In his Introduction, the Very Reverend Samuel T. Lloyd III introduced the Washington National Cathedral as a House of Prayer for all people, and reiterated his earlier descriptions of these "talks of reconciliation" as "the cornerstone" of all three holy books - Christian, Hebrew and the Koran - and saw the conference as "sacred work" to "restore relationships" with God and among humans. He called the restoration of religious relationships a "labor with God to heal the torn fabric of our world." The idea of this Summit is to create "islands of hope and promise" from which much healing and growth will come.
The talks in the program addressed the following questions:
1) How can religious leaders collaborate to support the diplomatic and political efforts to achieve peace and reconciliation?
2) How are religions and justice and peace inter-related? How can they reinforce each other?
3) a)In what ways can the interpretation of one's own religion trigger fundamentalism?
---b)In what ways can perceptions of another religion promote and/or condone violence?
---c)Are there ways to avoid such exploitation?
4) In what ways can peace be promoted by the practice of religion in the context of current social and political life?

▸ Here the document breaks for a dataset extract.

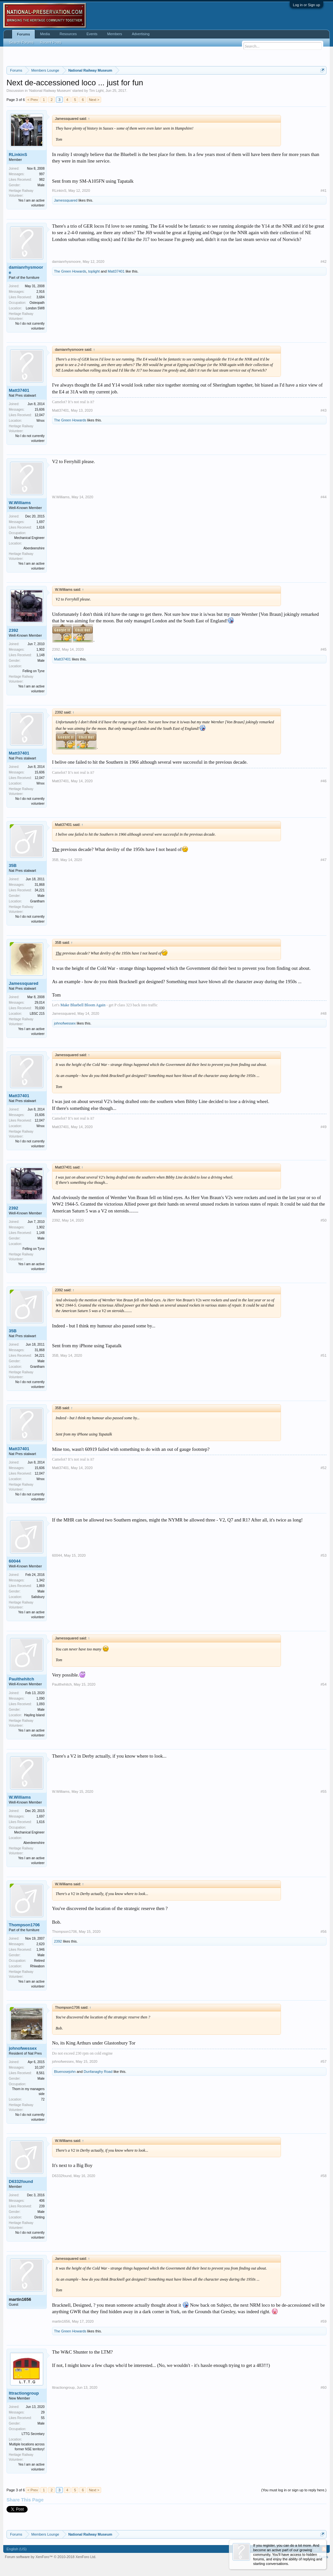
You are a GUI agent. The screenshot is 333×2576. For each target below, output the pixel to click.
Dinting (39, 2217)
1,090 (40, 1698)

Thereafter follows a challenging and stimulating discussion to expand understanding and commitment. The discussion and webcast present a rare opportunity to watch this public convergence of these leaders:
* Ayatollah Doctor Ahmad Iravani, President of the Center for the Study of Islam and the Middle East, Research Scholar, Catholic University of America, Washington, D.C.; Shi’a Muslim
* Professor Ahmad El Tayeb, President of Al-Azhar University, Cairo, Egypt; representing the Sunni Muslim tradition
* His Eminence Jean-Louis Cardinal Tauran, President of the Pontifical Council for Inter-religious Dialogue, Vatican
* The Right Reverend John Bryson Chane, Episcopal bishop of Washington
They were joined by twenty additional leaders to represent civic, governmental and religious organizations of "unparalleled global impact and outreach."